DATA EXTRACT |
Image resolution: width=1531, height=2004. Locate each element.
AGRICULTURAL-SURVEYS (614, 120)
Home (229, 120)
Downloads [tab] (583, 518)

* * *

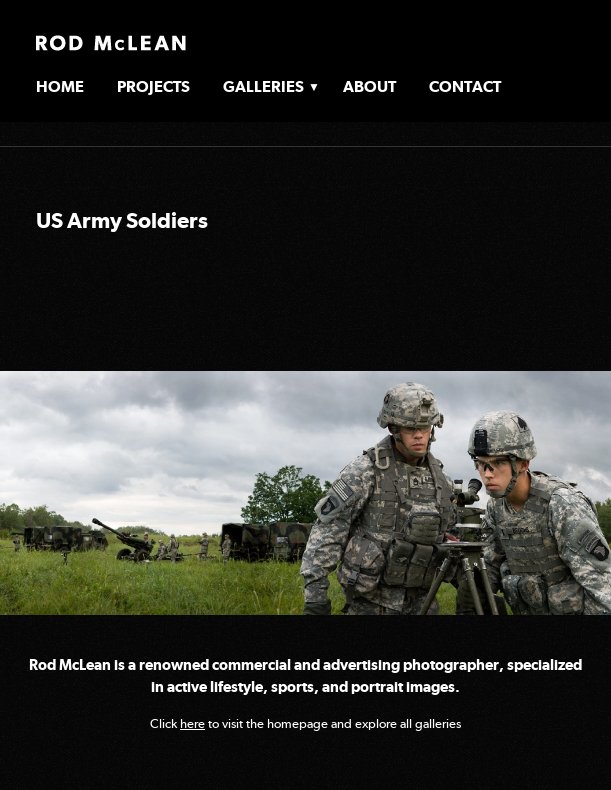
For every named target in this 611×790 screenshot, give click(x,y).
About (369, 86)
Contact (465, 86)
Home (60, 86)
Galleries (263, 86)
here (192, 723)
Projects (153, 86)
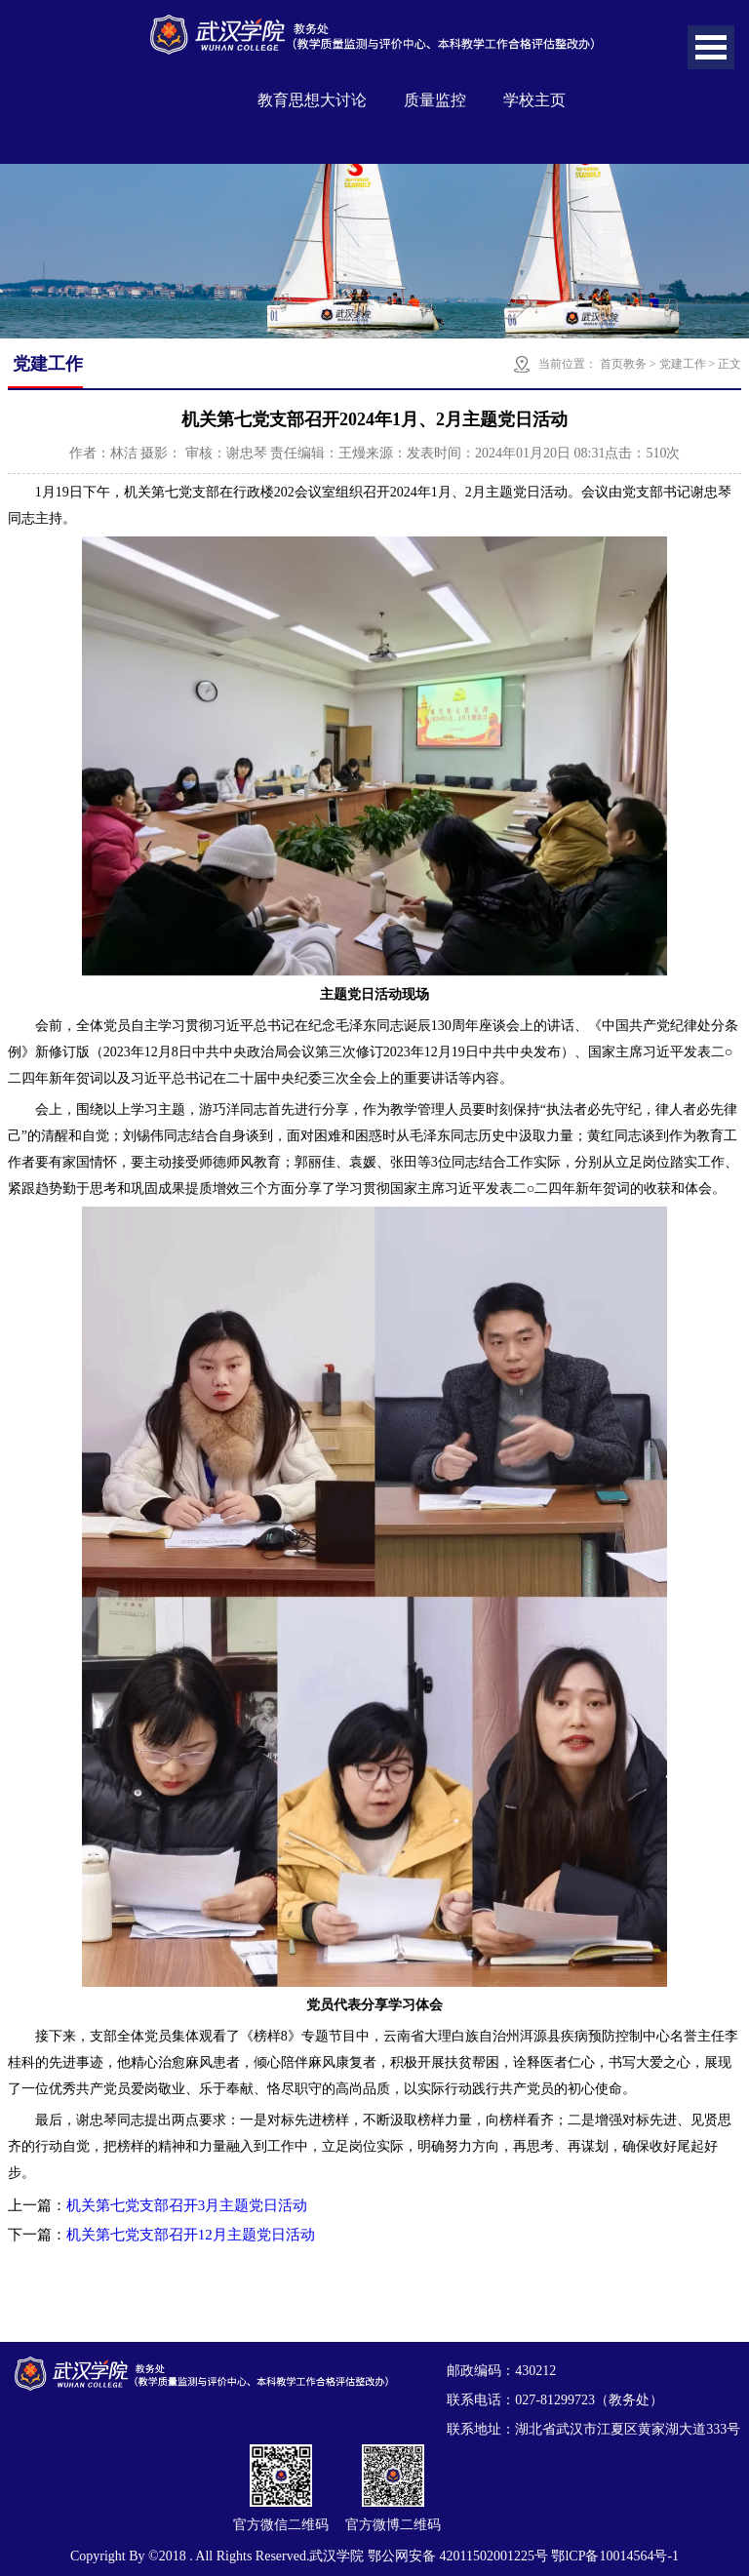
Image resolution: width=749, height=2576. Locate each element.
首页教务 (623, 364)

PROBLEM REQUIREMENTS |
Gather each line in these records that contains the string "resolution".

SOLUTION TO THIS EXERCISE |
Image resolution: width=1531, height=2004. Locate each element.
Image resolution: width=749, height=2576. Locate each element.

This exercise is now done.